As corporate insurance companies continue to delay and deny necessary care, a proposed new quality measure for the Medicare Advantage (MA) star ratings system would bring needed transparency and oversight to corporate insurers’ delay and denial of care within MA plans.
The Level 1 Upheld Denial Rate Measure would require corporate insurers to report the percentage of initial MA plan denials that are upheld, overturned or partially overturned, providing transparency into corporate insurers’ inappropriate patterns of care denial and allowing the Centers for Medicare & Medicaid Services (CMS) to hold corporate insurers accountable.
As of now, corporate insurance companies face no consequences for arbitrary denials of care for Medicare Advantage beneficiaries, even when they go directly against the best interests of patients. An investigation by NBC News found that corporate insurers who charge the Medicare program to cover seniors “routinely reject claims for necessary care.”
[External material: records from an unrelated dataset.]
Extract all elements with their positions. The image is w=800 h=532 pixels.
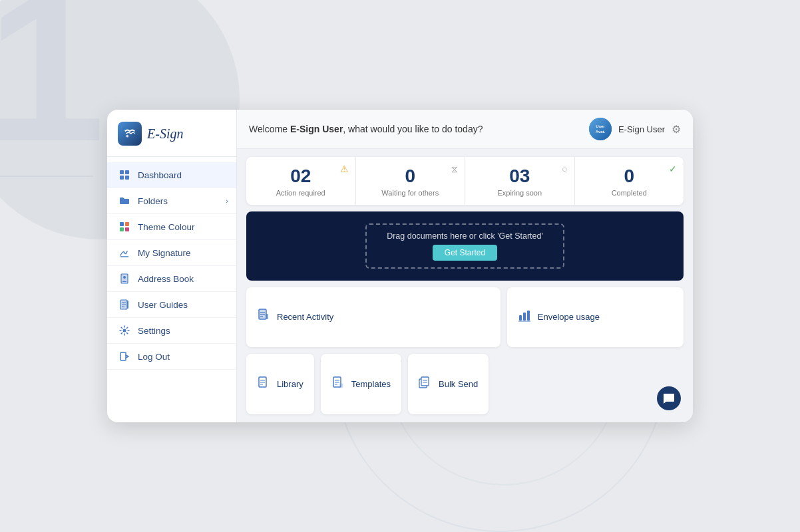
svg-rect-31 (523, 313, 526, 321)
svg-point-12 (123, 276, 126, 279)
svg-rect-18 (127, 301, 128, 309)
grid-icon (118, 168, 131, 182)
bulk-icon (419, 376, 432, 392)
sidebar: E-Sign Dashboard (107, 110, 237, 422)
svg-rect-5 (120, 222, 124, 226)
envelope-usage-tile[interactable]: Envelope usage (507, 287, 684, 348)
templates-tile[interactable]: Templates (321, 354, 401, 414)
sidebar-item-dashboard[interactable]: Dashboard (107, 162, 236, 188)
lib-icon (257, 376, 270, 392)
chart-icon (518, 309, 531, 325)
svg-rect-3 (120, 176, 124, 180)
completed-number: 0 (584, 165, 675, 188)
bottom-tiles-row: Library Templates (246, 354, 684, 414)
svg-text:Avat.: Avat. (596, 130, 606, 134)
welcome-message: Welcome E-Sign User, what would you like… (249, 124, 483, 134)
library-tile[interactable]: Library (246, 354, 314, 414)
drop-zone[interactable]: Drag documents here or click 'Get Starte… (246, 211, 684, 281)
svg-rect-32 (527, 311, 530, 321)
theme-icon (118, 220, 131, 233)
sidebar-item-folders-label: Folders (138, 196, 168, 206)
sidebar-item-address-book-label: Address Book (138, 274, 194, 284)
folders-chevron-icon: › (226, 197, 228, 205)
sidebar-item-dashboard-label: Dashboard (138, 170, 182, 180)
main-content: Welcome E-Sign User, what would you like… (237, 110, 693, 422)
folder-icon (118, 194, 131, 207)
main-card: E-Sign Dashboard (107, 110, 693, 422)
stat-completed[interactable]: ✓ 0 Completed (575, 157, 684, 205)
settings-gear-icon[interactable]: ⚙ (672, 123, 681, 136)
sidebar-item-theme-colour-label: Theme Colour (138, 222, 195, 232)
svg-rect-29 (266, 314, 268, 319)
svg-point-19 (123, 329, 126, 332)
sidebar-item-user-guides-label: User Guides (138, 300, 188, 310)
sidebar-item-log-out[interactable]: Log Out (107, 344, 236, 370)
sidebar-item-user-guides[interactable]: User Guides (107, 292, 236, 318)
settings-icon (118, 324, 131, 337)
signature-icon (118, 246, 131, 259)
stats-row: ⚠ 02 Action required ⧖ 0 Waiting for oth… (246, 157, 684, 205)
logo-area: E-Sign (107, 110, 236, 157)
action-required-label: Action required (256, 189, 346, 197)
sidebar-item-my-signature[interactable]: My Signature (107, 240, 236, 266)
get-started-button[interactable]: Get Started (433, 245, 497, 261)
completed-label: Completed (584, 189, 675, 197)
svg-rect-2 (125, 170, 129, 174)
svg-rect-7 (120, 227, 124, 231)
svg-rect-4 (125, 176, 129, 180)
recent-activity-tile[interactable]: Recent Activity (246, 287, 500, 348)
bulk-send-tile[interactable]: Bulk Send (408, 354, 489, 414)
user-name-label: E-Sign User (618, 124, 665, 134)
sidebar-nav: Dashboard Folders › (107, 162, 236, 414)
stat-waiting-others[interactable]: ⧖ 0 Waiting for others (356, 157, 466, 205)
sidebar-item-log-out-label: Log Out (138, 352, 170, 362)
hourglass-icon: ⧖ (451, 164, 458, 175)
top-tiles-row: Recent Activity Envelope usage (246, 287, 684, 348)
bulk-send-label: Bulk Send (439, 379, 478, 389)
stat-action-required[interactable]: ⚠ 02 Action required (246, 157, 356, 205)
bg-line (0, 176, 93, 177)
sidebar-item-settings[interactable]: Settings (107, 318, 236, 344)
drop-text: Drag documents here or click 'Get Starte… (387, 231, 543, 241)
avatar: User Avat. (589, 118, 612, 140)
warning-icon: ⚠ (340, 164, 349, 174)
library-label: Library (277, 379, 303, 389)
svg-rect-1 (120, 170, 124, 174)
envelope-usage-label: Envelope usage (538, 312, 600, 322)
drop-inner: Drag documents here or click 'Get Starte… (365, 223, 564, 269)
svg-rect-42 (339, 384, 343, 388)
tmpl-icon (331, 376, 345, 392)
waiting-others-label: Waiting for others (365, 189, 456, 197)
svg-rect-6 (125, 222, 129, 226)
sidebar-item-address-book[interactable]: Address Book (107, 266, 236, 292)
svg-rect-44 (421, 377, 429, 386)
sidebar-item-folders[interactable]: Folders › (107, 188, 236, 214)
content-header: Welcome E-Sign User, what would you like… (237, 110, 693, 149)
addressbook-icon (118, 272, 131, 285)
waiting-others-number: 0 (365, 165, 456, 188)
svg-rect-8 (125, 227, 129, 231)
svg-point-0 (126, 135, 129, 138)
sidebar-item-my-signature-label: My Signature (138, 248, 191, 258)
expiring-soon-number: 03 (475, 165, 565, 188)
recent-activity-label: Recent Activity (277, 312, 333, 322)
sidebar-item-theme-colour[interactable]: Theme Colour (107, 214, 236, 240)
clock-icon: ○ (562, 164, 567, 174)
logo-text: E-Sign (147, 126, 183, 142)
guides-icon (118, 298, 131, 311)
header-right: User Avat. E-Sign User ⚙ (589, 118, 681, 140)
stat-expiring-soon[interactable]: ○ 03 Expiring soon (465, 157, 575, 205)
svg-rect-30 (519, 315, 522, 321)
chat-button[interactable] (657, 386, 681, 410)
checkmark-icon: ✓ (669, 164, 677, 174)
bg-number: 1 (0, 0, 105, 173)
svg-rect-20 (120, 352, 126, 360)
svg-text:User: User (596, 124, 605, 128)
action-required-number: 02 (256, 165, 346, 188)
doc-icon (257, 309, 270, 325)
logo-icon (118, 122, 142, 146)
expiring-soon-label: Expiring soon (475, 189, 565, 197)
templates-label: Templates (351, 379, 391, 389)
logout-icon (118, 350, 131, 363)
sidebar-item-settings-label: Settings (138, 326, 170, 336)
Not only are corporate insurance companies putting profits ahead of patients through excessive and unnecessary prior authorization practices – including denying more than two million Medicare Advantage claims in 2021 alone – a recent report by the Medicare Payment Advisory Commission (MedPAC) reveals that corporate insurers are projected to cost taxpayers $88 billion more in 2024 through the Medicare Advantage program than the government spends on Traditional Medicare.
As corporate insurance companies continue to boost their profits by routinely delaying and denying necessary care, policymakers must protect patients and hold corporate insurers accountable for abusive practices. The proposed new Level 1 Upheld Denial Rate Measure is an important step toward holding corporate insurers accountable and ensuring that patients have access to quality care when they need it.